While business intelligence and analytics have been with us in varying forms for decades, they’ve never had the potential to transform business as much as they do with the latest advancements. In the past few years there has been a lot of hype around big data, artificial intelligence and the Internet of Things (IoT). In addition to these, there has been exponential growth in data mining of both structured and unstructured data. Analytics teams need to mine this data to gain insights that drive efficiency and effectiveness of their efforts.
In the old days, you needed to create a hypothesis and then the statistics or mathematics to test the hypothesis. No more. Now a branch of artificial intelligence – called machine learning – can create hundreds of millions of models in a day and identify what the key components are for marketers to improve their results by a specific amount.
Machine learning is a subset of artificial intelligence based on algorithms that learn from data without needing rules-based programming. It is designed so that the machine itself can learn to identify patterns humans cannot see and solve problems without human intervention. With machine learning, computers can process and mine enormous quantities of data to discover insights and generate predictive models. Unconstrained by preset assumptions required in statistics and other types of mathematics, machine learning can yield insights that statistics and humans cannot feasibly attain…and it does so with far higher degrees of accuracy than is possible with other approaches.
Real world Applications for Pharma Marketing
AI and machine learning based analytics are superior for Pharma marketing, in particular, because success often requires many ongoing complex decisions containing a large degree of judgment. The dramatic increase in the number of channels used, the complexity of these channels, the fast pace of change in our market environment itself, and the complexity of the decisions we make every day, makes it very difficult to get this consistently right without the intervention of something as sophisticated as artificial intelligence, which can distill the noise and match financial goals with the accurate marketing decisions to attain them. Therefore, using machine learning based artificial intelligence is superior for Pharma marketing departments because it can undertake large volumes of interconnected and complex judgmental decisions by sieving through a multiple of seemingly unrelated datasets, and this with a high degree of accuracy.
Whilst start-ups and large corporations are making amazing strides with these new techniques, mathematical and computing science departments within universities are the ones continuously delivering cutting-edge advances.

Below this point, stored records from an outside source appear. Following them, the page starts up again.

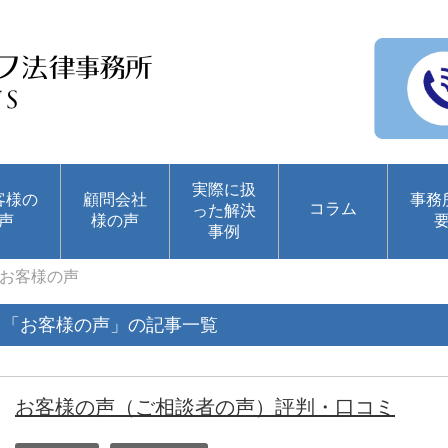
実際に扱
客様の
顧問会社
事務
コラム
った解決
声
様の声
事例
お客様の声
「お客様の声」の記事一覧
お客様の声（ご相談者の声）評判・口コミ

Using these techniques in Pharma to drive extremely differentiated results will redefine the future of
Pharma marketing analytics.
To that end we have been working intensively with a number of leading professors in the fields of artificial intelligence, and machine learning specifically, for the past 18 months. The result of this collaboration is that Eularis have now developed a unique artificial intelligence, machine learning powered platform that is able to identify “the wood from the trees” with an astonishing level of accuracy. It can determine the best strategies as well as individual tactics for a brand, whether it is just emerging, growing, defending or failing.
Using the artificial intelligence machine learning generated insights, Eularis can provide pointed recommendations to help achieve optimal marketing and sales results. Within our E-VAI growth accelerator platform, a group of clients have been testing the recommendations with their real-world results, and we are very happy to say that the trials on the platform provided an accuracy of 97.3% in our 2015 trials so far. We are now releasing it to all clients to use in our platform for their projects in any country – even shallow data markets.
In addition, the interface is still simple and intuitive. See the Budget Allocation Tool powered with AI in the image below. With such easy-to-use interfaces, Pharma marketers can also test scenarios and see what the real revenue and market share impact of these changes will be. The test results from our current work have been impressive so far. As soon as we finish our ‘clinical trials’ on real-world data using this platform, we will release the accuracy we have found with this technology. Stay tuned.
What Lies Ahead?
Today’s machine learning algorithms are better than humans at things once thought to be the unique domain of humans. For example, lawyers used to take boxes of legal documents and figure out which ones are discoverable. Now that job is being done faster and more accurately with machine learning than it ever was with humans. Pathology is another example. Machine learning has been found to be more accurate than Pathologists with years of training and experience in identifying where the active parts of a breast cancer tumor were. You can even put machine learning in a car and it can drive, without a human, safely down a street without hitting anyone or anything despite a constantly changing environment.
The super ability of these algorithms is increasing exponentially and the more data you give it, the better it works. So each time you put new data in, you get even more insights out…which make it ideal for big data. Our clients get answers to the following types of questions:
• “What is the maximum revenue brand x can get with x budget?”
• “How do we allocate the budget to achieve that?”
• “What mix of messages will give the maximum market share?” Or “What is the maximum market share?”
These questions are also commonly asked of older linear approaches – specifically ROI, correlations, multivariate regression analysis, promotional response curves, marketing mix modeling and multivariate statistics – but with disappointing results, as anyone relying on these approaches but not getting the growth they want can tell you. Utilizing AI within Pharmaceutical marketing will simplify the Pharmaceutical executive’s ability to process large volumes of doctor and patient data, and derive accurate and consistent findings from that data to improve patient and doctor outcomes, as well as real-world financial results.